From New York City to Los Angeles, America’s greatest cities are home to some of the world’s most breathtaking works of art. No, we’re not talking about masterpieces housed in museums like the Met or the Getty, though they are undoubtedly beautiful in their own right. We’re talking about the impressive feats of visual splendor plastered on the empty walls and underpasses of your hometowns. We’re talking about street art.
Street artists have been breaking up the monotony of urban meccas for decades, beautifying the bare spaces of the public realm with their particular brands of color and design. Instead of oil paint or marble, artists like Shepard Fairey and Swoon reach for cans of spray paint, wheatpastes and stencils, proving masterpieces exist outside the halls of fine art galleries too.

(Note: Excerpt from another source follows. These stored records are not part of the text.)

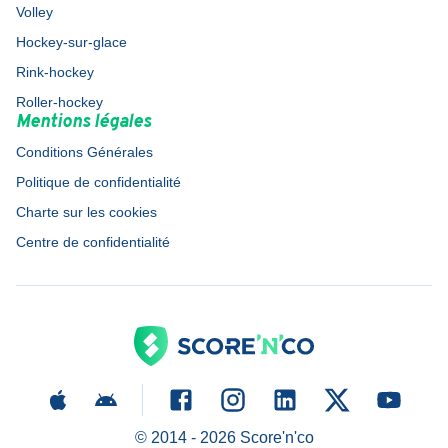
Volley
Hockey-sur-glace
Rink-hockey
Roller-hockey
Mentions légales
Conditions Générales
Politique de confidentialité
Charte sur les cookies
Centre de confidentialité
© 2014 -
2026
Score'n'co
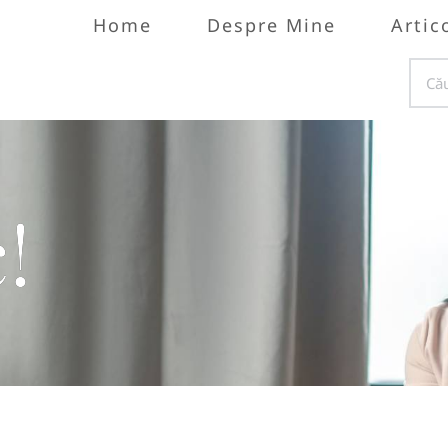
Home
Despre Mine
Artic
!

While it’s true that many cities have encountered their fair share of conflict with graffitists in the past, American audiences have largely embraced the world of open air art. From major museum exhibitions to the celebritization of street art stars, the genre has become a welcome form of ephemeral creativity and artistic innovation. It has its own community of experienced critics and scholars, like the experts at Brooklyn Street Art, Jaime Rojo and Steven Harrington, who write regularly about the “the power of street art to reface, re-contextualize, re-energize and re-imagine a building and its place in the neighborhood.”